### Directions for this task
Give the entries below again, word for word, and leave out the images.
·····
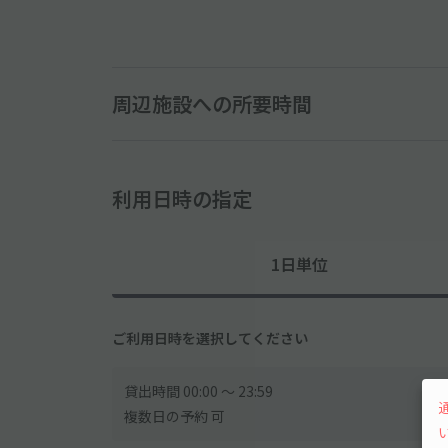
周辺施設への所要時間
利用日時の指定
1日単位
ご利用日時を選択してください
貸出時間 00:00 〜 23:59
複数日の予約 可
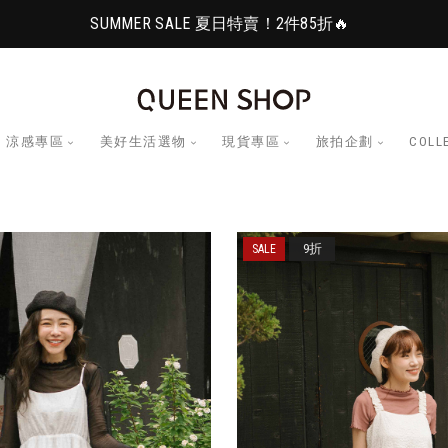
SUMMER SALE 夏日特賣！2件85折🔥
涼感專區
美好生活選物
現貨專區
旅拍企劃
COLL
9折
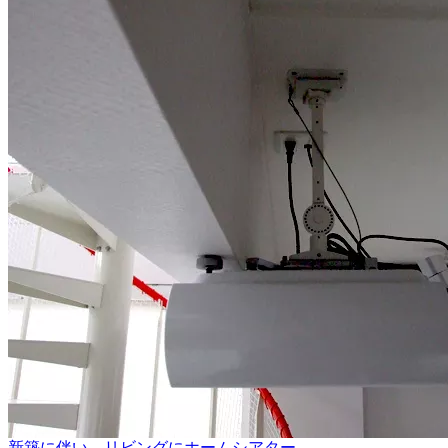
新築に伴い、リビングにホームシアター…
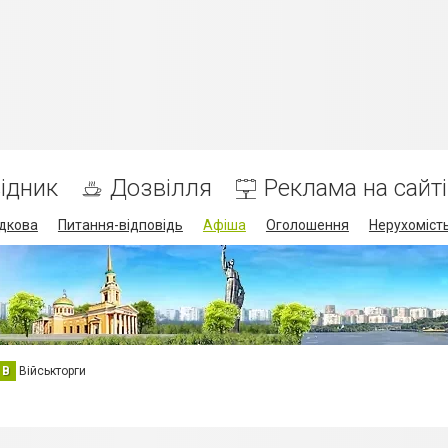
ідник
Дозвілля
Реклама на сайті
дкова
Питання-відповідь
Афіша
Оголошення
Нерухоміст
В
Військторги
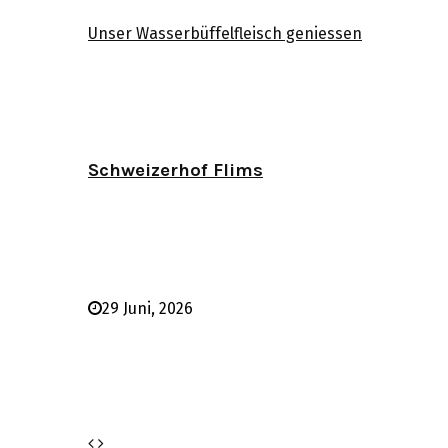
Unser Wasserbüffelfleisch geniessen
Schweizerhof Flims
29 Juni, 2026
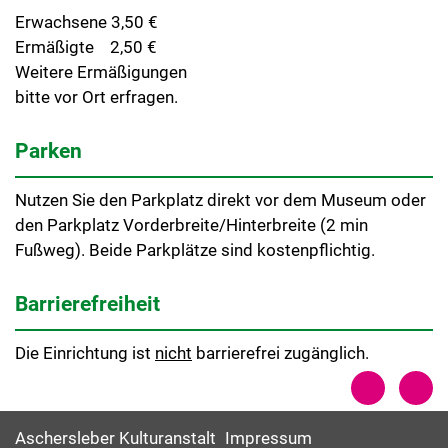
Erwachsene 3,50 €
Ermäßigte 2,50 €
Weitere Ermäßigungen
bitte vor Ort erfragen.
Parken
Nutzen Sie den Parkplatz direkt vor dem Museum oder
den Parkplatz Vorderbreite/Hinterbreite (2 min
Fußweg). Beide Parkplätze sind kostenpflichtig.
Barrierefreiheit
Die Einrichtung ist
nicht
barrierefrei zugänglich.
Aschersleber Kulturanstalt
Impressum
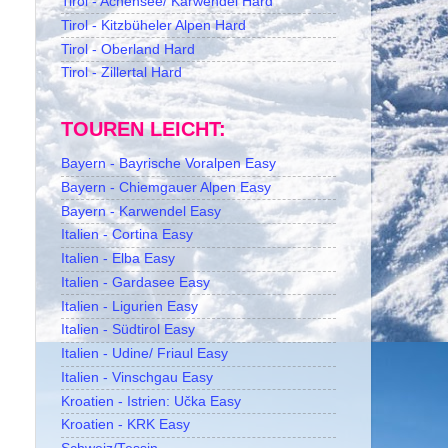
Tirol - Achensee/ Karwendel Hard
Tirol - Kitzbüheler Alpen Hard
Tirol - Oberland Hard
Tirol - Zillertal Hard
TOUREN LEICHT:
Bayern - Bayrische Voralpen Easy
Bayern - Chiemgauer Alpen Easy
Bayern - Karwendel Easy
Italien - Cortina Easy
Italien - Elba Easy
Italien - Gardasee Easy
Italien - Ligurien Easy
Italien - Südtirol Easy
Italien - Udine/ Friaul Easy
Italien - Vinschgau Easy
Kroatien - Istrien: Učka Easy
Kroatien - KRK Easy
·····
### Your response
周辺施設への所要時間
利用日時の指定
1日単位
ご利用日時を選択してください
貸出時間 00:00 〜 23:59
複数日の予約 可
SUMMER SALE 夏日特賣！2件85折🔥
涼感專區
美好生活選物
現貨專區
旅拍企劃
COLL
9折
新築に伴い、リビングにホームシアター…
ідник
Дозвілля
Реклама на сайті
дкова
Питання-відповідь
Афіша
Оголошення
Нерухоміст
В
Військторги
Unser Wasserbüffelfleisch geniessen
Schweizerhof Flims
29 Juni, 2026
Erwachsene 3,50 €
Ermäßigte 2,50 €
Weitere Ermäßigungen
bitte vor Ort erfragen.
Parken
Nutzen Sie den Parkplatz direkt vor dem Museum oder
den Parkplatz Vorderbreite/Hinterbreite (2 min
Fußweg). Beide Parkplätze sind kostenpflichtig.
Barrierefreiheit
Die Einrichtung ist
nicht
barrierefrei zugänglich.
Aschersleber Kulturanstalt
Impressum
Tirol - Achensee/ Karwendel Hard
Tirol - Kitzbüheler Alpen Hard
Tirol - Oberland Hard
Tirol - Zillertal Hard
TOUREN LEICHT:
Bayern - Bayrische Voralpen Easy
Bayern - Chiemgauer Alpen Easy
Bayern - Karwendel Easy
Italien - Cortina Easy
Italien - Elba Easy
Italien - Gardasee Easy
Italien - Ligurien Easy
Italien - Südtirol Easy
Italien - Udine/ Friaul Easy
Italien - Vinschgau Easy
Kroatien - Istrien: Učka Easy
Kroatien - KRK Easy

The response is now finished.